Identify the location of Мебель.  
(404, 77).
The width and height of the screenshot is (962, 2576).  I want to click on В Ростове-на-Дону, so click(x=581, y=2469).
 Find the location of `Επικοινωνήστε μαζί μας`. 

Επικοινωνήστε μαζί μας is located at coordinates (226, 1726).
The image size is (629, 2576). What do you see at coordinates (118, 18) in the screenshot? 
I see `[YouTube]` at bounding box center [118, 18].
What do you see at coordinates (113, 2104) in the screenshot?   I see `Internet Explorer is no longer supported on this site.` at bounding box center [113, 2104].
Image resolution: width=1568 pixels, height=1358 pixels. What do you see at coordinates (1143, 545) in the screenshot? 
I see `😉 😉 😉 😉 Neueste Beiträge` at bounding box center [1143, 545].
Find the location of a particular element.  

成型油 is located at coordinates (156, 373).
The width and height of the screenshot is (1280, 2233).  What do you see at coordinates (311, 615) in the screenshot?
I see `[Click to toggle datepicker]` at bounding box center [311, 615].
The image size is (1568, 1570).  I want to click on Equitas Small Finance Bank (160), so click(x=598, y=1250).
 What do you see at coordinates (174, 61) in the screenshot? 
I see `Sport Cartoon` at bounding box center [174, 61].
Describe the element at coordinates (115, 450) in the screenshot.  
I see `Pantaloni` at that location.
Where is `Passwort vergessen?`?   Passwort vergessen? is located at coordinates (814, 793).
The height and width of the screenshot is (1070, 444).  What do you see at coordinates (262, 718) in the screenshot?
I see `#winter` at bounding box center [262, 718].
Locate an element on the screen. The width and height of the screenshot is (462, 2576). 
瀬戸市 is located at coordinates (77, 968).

DIRECTIONS:
Word for word, write out the entire listing once more.

TASK RESPONSE:
Identify the location of Мебель.  
(404, 77).
The width and height of the screenshot is (962, 2576).  I want to click on В Ростове-на-Дону, so click(x=581, y=2469).
 Find the location of `Επικοινωνήστε μαζί μας`. 

Επικοινωνήστε μαζί μας is located at coordinates (226, 1726).
The image size is (629, 2576). What do you see at coordinates (118, 18) in the screenshot? 
I see `[YouTube]` at bounding box center [118, 18].
What do you see at coordinates (113, 2104) in the screenshot?   I see `Internet Explorer is no longer supported on this site.` at bounding box center [113, 2104].
Image resolution: width=1568 pixels, height=1358 pixels. What do you see at coordinates (1143, 545) in the screenshot? 
I see `😉 😉 😉 😉 Neueste Beiträge` at bounding box center [1143, 545].
Find the location of a particular element.  

成型油 is located at coordinates (156, 373).
The width and height of the screenshot is (1280, 2233).  What do you see at coordinates (311, 615) in the screenshot?
I see `[Click to toggle datepicker]` at bounding box center [311, 615].
The image size is (1568, 1570).  I want to click on Equitas Small Finance Bank (160), so click(x=598, y=1250).
 What do you see at coordinates (174, 61) in the screenshot? 
I see `Sport Cartoon` at bounding box center [174, 61].
Describe the element at coordinates (115, 450) in the screenshot.  
I see `Pantaloni` at that location.
Where is `Passwort vergessen?`?   Passwort vergessen? is located at coordinates (814, 793).
The height and width of the screenshot is (1070, 444).  What do you see at coordinates (262, 718) in the screenshot?
I see `#winter` at bounding box center [262, 718].
Locate an element on the screen. The width and height of the screenshot is (462, 2576). 
瀬戸市 is located at coordinates (77, 968).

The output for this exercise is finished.